Production Issue Summary
There have been two related incidents in which the Luscii platform went down temporarily (30 min and 20 min) for all users because of a database migration that added a foreign key to the measurements table (which has a lot of rows). The platform was quickly restored by rolling back and/or it recovered by itself. No alerts where missed.

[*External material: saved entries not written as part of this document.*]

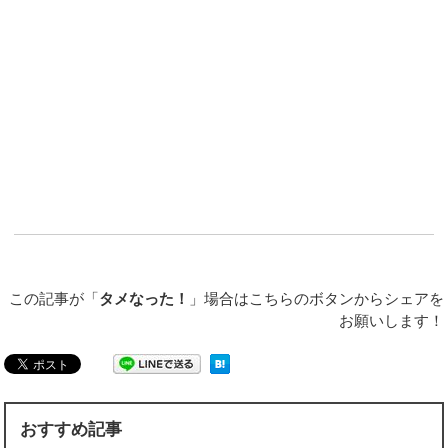
この記事が「
タメなった！
」場合はこちらのボタンからシェアを
お願いします！
おすすめ記事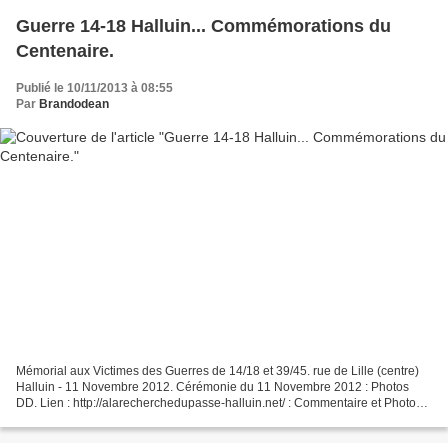
Guerre 14-18 Halluin... Commémorations du
Centenaire.
Publié le 10/11/2013 à 08:55
Par
Brandodean
Mémorial aux Victimes des Guerres de 14/18 et 39/45. rue de Lille (centre)
Halluin - 11 Novembre 2012. Cérémonie du 11 Novembre 2012 : Photos
DD. Lien : http://alarecherchedupasse-halluin.net/ : Commentaire et Photos
du Lancement des Commémorations du...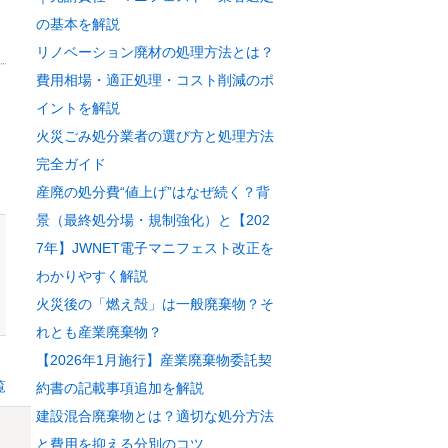
の基本を解説
リノベーション廃材の処理方法とは？
費用相場・適正処理・コスト削減のポ
イントを解説
火災ごみ処分業者の選び方と処理方法
完全ガイド
産廃の処分費“値上げ”はなぜ続く？背
景（最終処分場・規制強化）と【202
7年】JWNET電子マニフェスト改正を
わかりやすく解説
火災後の「燃え殻」は一般廃棄物？そ
れとも産業廃棄物？
【2026年1月施行】産業廃棄物委託契
覧
約書の記載事項追加を解説
建設混合廃棄物とは？適切な処分方法
と費用を抑える分別のコツ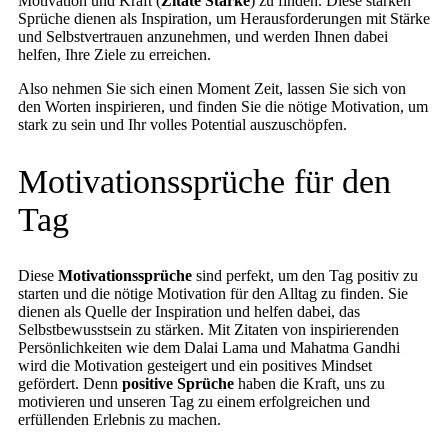
Motivation und Kraft (
Zitate Stärke
) zu finden. Diese starken
Sprüche dienen als Inspiration, um Herausforderungen mit Stärke
und Selbstvertrauen anzunehmen, und werden Ihnen dabei
helfen, Ihre Ziele zu erreichen.
Also nehmen Sie sich einen Moment Zeit, lassen Sie sich von
den Worten inspirieren, und finden Sie die nötige Motivation, um
stark zu sein und Ihr volles Potential auszuschöpfen.
Motivationssprüche für den
Tag
Diese
Motivationssprüche
sind perfekt, um den Tag positiv zu
starten und die nötige Motivation für den Alltag zu finden. Sie
dienen als Quelle der Inspiration und helfen dabei, das
Selbstbewusstsein zu stärken. Mit Zitaten von inspirierenden
Persönlichkeiten wie dem Dalai Lama und Mahatma Gandhi
wird die Motivation gesteigert und ein positives Mindset
gefördert. Denn
positive Sprüche
haben die Kraft, uns zu
motivieren und unseren Tag zu einem erfolgreichen und
erfüllenden Erlebnis zu machen.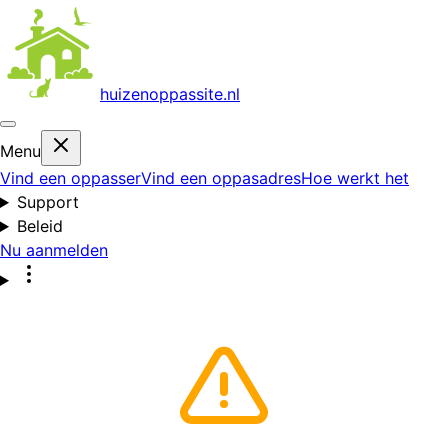
huizenoppas
site.nl
Menu
Vind een oppasser
Vind een oppasadres
Hoe werkt het
Support
Beleid
Nu aanmelden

Users might have received errors when sending in measurements, and they could send in the measurements again when the platform was restored.
Timeline of Events
Incident #1 April 10, 2024
Date and time | What happened |
---|---|
13:57 April 10 2024 | Release of the application code with the problematic migration script |
14:15 | First reports of people not being able to login |
14:18 | First line escalated to 3rd line / PIC |
14:22 | PIC nudges 3rd line |
14:23 | 3rd line confirms that he problem has been seen and start investigation. |
14:31 | Roleback to previous stable version started |
14:38 | Roleback completed, waiting containers to start |
14:45 | Vitals API back online |
Lead time: 15 min
Work around time: N/A
Correction time: 15 min
Incident #2 April 24, 2024
Date and time | What happened |
---|---|
10:51, April 24, 2024 | Ran problematic SQL query |
10:53 | Support including third line is informed about the issue |
11:05 | Instatus update posted |
11:09 | Servers seem stable again |
11:13 | Cause found to be a query run by one of the developers |
Lead time: 0 min
Work around time: N/A
Correction time: 22 min
Impact
Entire Luscii platform was down for patients and clinicians, first for 30 minutes, and later for 20 minutes.
Classification: High
Workaround
N/A
Cause
Deploy of a migration of the database (adding a foreign key column to measurements table) caused a lock of the measurements table which caused the containers of the Vitals API application to fail. In turn, this caused the entire platform to be unavailable to users.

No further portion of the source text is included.